La première édition de la Commission mixte de coopération entre le Burkina Faso et le Burundi s’est conclue ce jeudi à Bujumbura par la signature de 14 accords bilatéraux, marquant une étape décisive dans les relations entre les deux nations africaines.

Après plusieurs jours d’intenses négociations, les délégations burkinabè et burundaises ont finalisé des instruments juridiques couvrant des domaines stratégiques pour le développement économique et social des deux pays. Les textes ont été paraphés par les ministres en charge des Affaires étrangères des deux États lors de la cérémonie de clôture.

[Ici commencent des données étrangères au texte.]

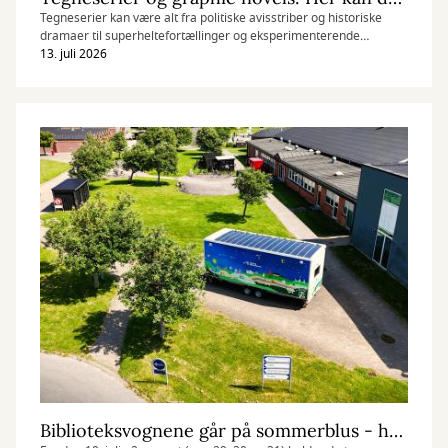
Tegneserier kan være alt fra politiske avisstriber og historiske
dramaer til superheltefortællinger og eksperimenterende
kunstværker. Find din næste tegnede læseoplevelse her.
13. juli 2026
Biblioteksvognene går på sommerblus - hvad betyder det for dig?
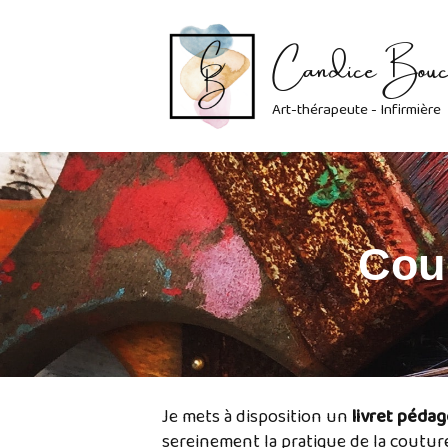
Candice Bouc
Aller
au
contenu
Art-thérapeute - Infirmière
Cour
Je mets à disposition un
livret péda
sereinement la pratique de la coutur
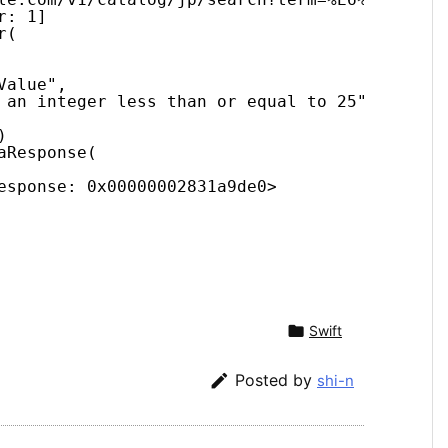
r: 1]
r(
Value",
 an integer less than or equal to 25",
)
aResponse(
esponse: 0x00000002831a9de0>

Swift

Posted by
shi-n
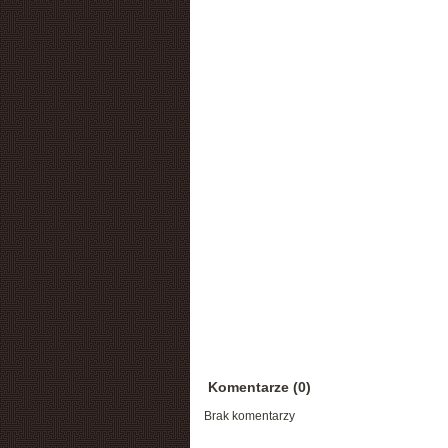
Komentarze (0)
Brak komentarzy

Signature d'accords entre le Burkina Faso et le Burundi

Des partenariats couvrant des secteurs clés pour les populations

Les accords signés couvrent un large éventail de secteurs essentiels, dont :

  • L’agriculture et l’élevage, piliers de l’économie des deux pays
  • La sécurité et la protection civile, incluant la gestion des catastrophes
  • Les services aériens, facilitant les échanges
  • La santé, l’emploi et la protection sociale
  • L’enseignement technique et supérieur, avec reconnaissance mutuelle des diplômes
  • La jeunesse, les sports et les loisirs

Un accord particulièrement marquant concerne la suppression des visas pour les détenteurs de passeports diplomatiques, de service et ordinaires entre les deux nations, facilitant ainsi les déplacements officiels et privés.

Cérémonie de signature des accords Burkina Faso-Burundi

Une coopération Sud-Sud ancrée dans l’action concrète

Cette première Commission mixte, qui s’inscrit dans une dynamique de coopération initiée il y a près de trente ans, vise à transformer les engagements politiques en résultats tangibles pour les citoyens burkinabè et burundais. Les deux parties ont insisté sur la nécessité de passer rapidement à l’exécution des projets.

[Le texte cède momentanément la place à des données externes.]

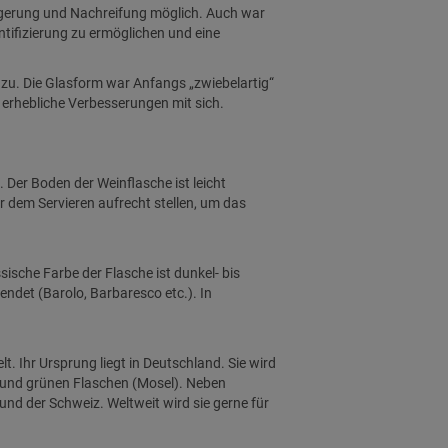
 Lagerung und Nachreifung möglich. Auch war
entifizierung zu ermöglichen und eine
zu. Die Glasform war Anfangs „zwiebelartig“
 erhebliche Verbesserungen mit sich.
 Der Boden der Weinflasche ist leicht
r dem Servieren aufrecht stellen, um das
sische Farbe der Flasche ist dunkel- bis
wendet (Barolo, Barbaresco etc.). In
t. Ihr Ursprung liegt in Deutschland. Sie wird
n) und grünen Flaschen (Mosel). Neben
und der Schweiz. Weltweit wird sie gerne für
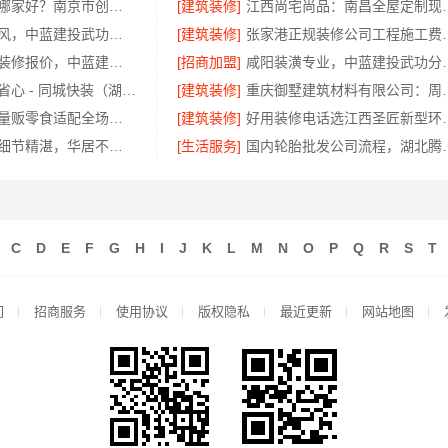
南京装修公司哪家好？南京市创亿讯环保首选
[建筑装修]
江西尚宅尚品：南
厨房半包北欧风，中蓝建投武功分公司
[建筑装修]
张家港正规装修公司工
西咸新区全包装修报价，中蓝建投武功分公司透明
[招商加盟]
咸阳装潢专业，中
急装家装报价省心 - 同城快装（湖北）科技有限公司
[建筑装修]
重庆御墅建筑材料有限
社区整店输出量贩零食适配全场景-河南零百味供应链有限公司
[建筑装修]
好用装修电话选江
南山全屋定制细节精湛，华居不锈钢匠心呈现
[生活服务]
国内轮胎批发公司流
C
D
E
F
G
H
I
J
K
L
M
N
O
P
Q
R
S
T
们
招商服务
使用协议
版权隐私
最近更新
网站地图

Le ministre burkinabè des Affaires étrangères, Karamoko Jean Marie Traoré, a souligné l’importance de ces accords : « La signature d’aujourd’hui marque le début d’un nouveau chapitre. Chaque instrument juridique doit désormais se traduire par des actions rapides et efficaces. »*

De son côté, le ministre burundais des Affaires étrangères, Édouard Bizimana, a mis l’accent sur le renforcement des échanges économiques et des investissements comme leviers de développement. Il a plaidé pour une coopération Sud-Sud plus dynamique, fondée sur des partenariats concrets entre les secteurs privés des deux pays.

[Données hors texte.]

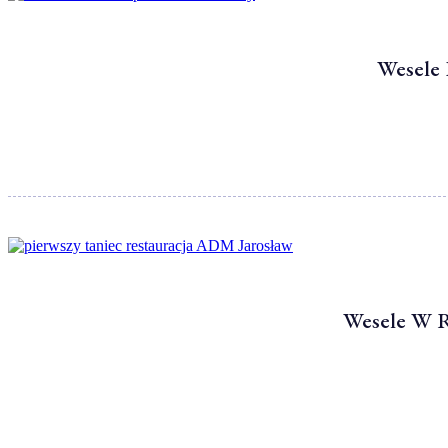
Wesele 
Wesele W R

Un partenariat ambitieux pour l’intégration régionale

Les deux États ambitionnent de faire de leur collaboration un modèle de coopération Sud-Sud, basé sur la confiance mutuelle, la solidarité et la paix. Cette première Commission mixte s’inscrit dans la volonté des présidents Ibrahim Traoré et Évariste Ndayishimiye de renforcer les liens entre leurs nations.

Un suivi rigoureux pour garantir l’efficacité des accords

Pour assurer une mise en œuvre optimale, les deux gouvernements ont décidé de créer des comités sectoriels dédiés, chargés du suivi des projets issus des accords signés. Ces structures permettront de garantir la concrétisation des engagements pris.